Apoiadores de Bolsonaro convocam caravanas – Apoiadores do presidente Jair Bolsonaro (sem partido) inicialmente unidos para levantar bandeiras de direita e a favor do voto impresso decidiram ampliar a pauta de reivindicações e agora pedem a eleição de Arthur Lira (PP-AL) à presidência da Câmara dos Deputados. Espalhados pelo Brasil, diversos integrantes de movimentos de direita se preparam para fazer caravanas em direção a Brasília no dia 1º de fevereiro para apoiar o candidato de Bolsonaro e já tentar sensibilizá-lo para que discuta o sistema eleitoral. Apontado como organizador dos atos, o pastor evangélico Marlan Gustavo diz que há caravanas de 25 cidades programadas para ir à capital federal na data da eleição no Congresso. A previsão dele é que mais de 2.000 pessoas viajem a Brasília. Os atos, afirma, são “pacíficos e superpatrióticos”. “A gente quer a eleição do Lira porque não é o presidente da Câmara que pauta os assuntos? Então, não adianta nada o Brasil querer o voto impresso e ter um presidente que não paute o assunto. E a gente tem só um ano para isso”, diz Marlan, que é coordenador do movimento Deus, Pátria e Família.

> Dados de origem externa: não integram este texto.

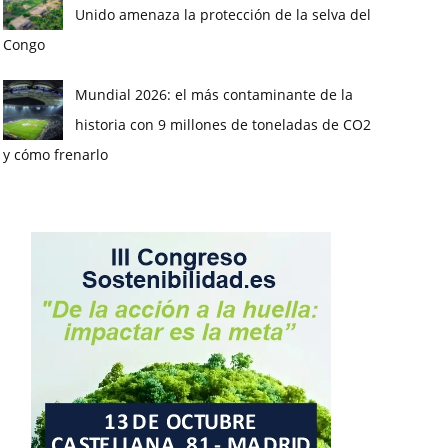
Unido amenaza la protección de la selva del
Congo
Mundial 2026: el más contaminante de la
historia con 9 millones de toneladas de CO2
y cómo frenarlo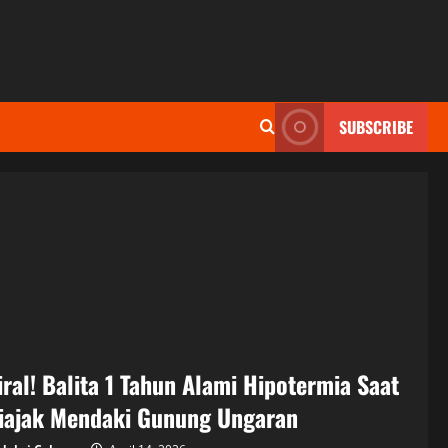
SUBSCRIBE
iral! Balita 1 Tahun Alami Hipotermia Saat
iajak Mendaki Gunung Ungaran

O STF no horizonte da vacinação no Brasil – Começaram mal as tratativas entre o Ministério da Saúde e o governo de São Paulo para o início da vacinação contra a covid-19 no País com a Coronavac. A cobrança federal, sem aviso prévio, ao Instituto Butantã pela entrega imediata de 6 milhões de doses foi interpretada como um gesto de autoritarismo. Segundo um auxiliar de João Doria, o governador acha que Jair Bolsonaro trata o Estado como “quintal” para depositar entulho autoritário. É cada vez maior a chance de o Supremo ser, de novo, acionado por São Paulo em algum momento da disputa. Claro, tudo ainda depende da Anvisa, mas no próprio Supremo a leitura é de que o imbróglio em torno das doses deve mesmo ser resolvido pela Corte. O governo paulista pode acionar o STF para garantir que as doses não sejam confiscadas pela Saúde. O relator das ações sobre o tema na Corte é Ricardo Lewandowski. João Doria (PSDB) fez o mesmo na semana passada, quando o Ministério da Saúde sinalizou que poderia confiscar seringas dos Estados. Teve decisão favorável de Lewandowski e a Saúde recuou. No entendimento de interlocutores do ministro, só será possível entender se o caso da Coronavac configura um “confisco” olhando o contrato firmado entre os Estados e o governo federal. Como foi acordada a compra? O pagamento? A entrega das doses? Questões básicas que precisam ser respondidas. O tom nos bastidores da relação entre São Paulo e o governo federal, porém, ainda está abaixo do mostrado publicamente por Jair Bolsonaro e João Doria na sexta-feira. “O desespero de Bolsonaro atacando João Doria em programa televisivo, além de ser lamentável para um presidente da República, evidencia o seu avançado estágio de delírio político e demonstra sua criatividade na criação de narrativas fantasiosas”, afirma Marco Vinholi, secretário estadual de São Paulo. Cresce a cada dia a impressão entre políticos de que Bolsonaro habita.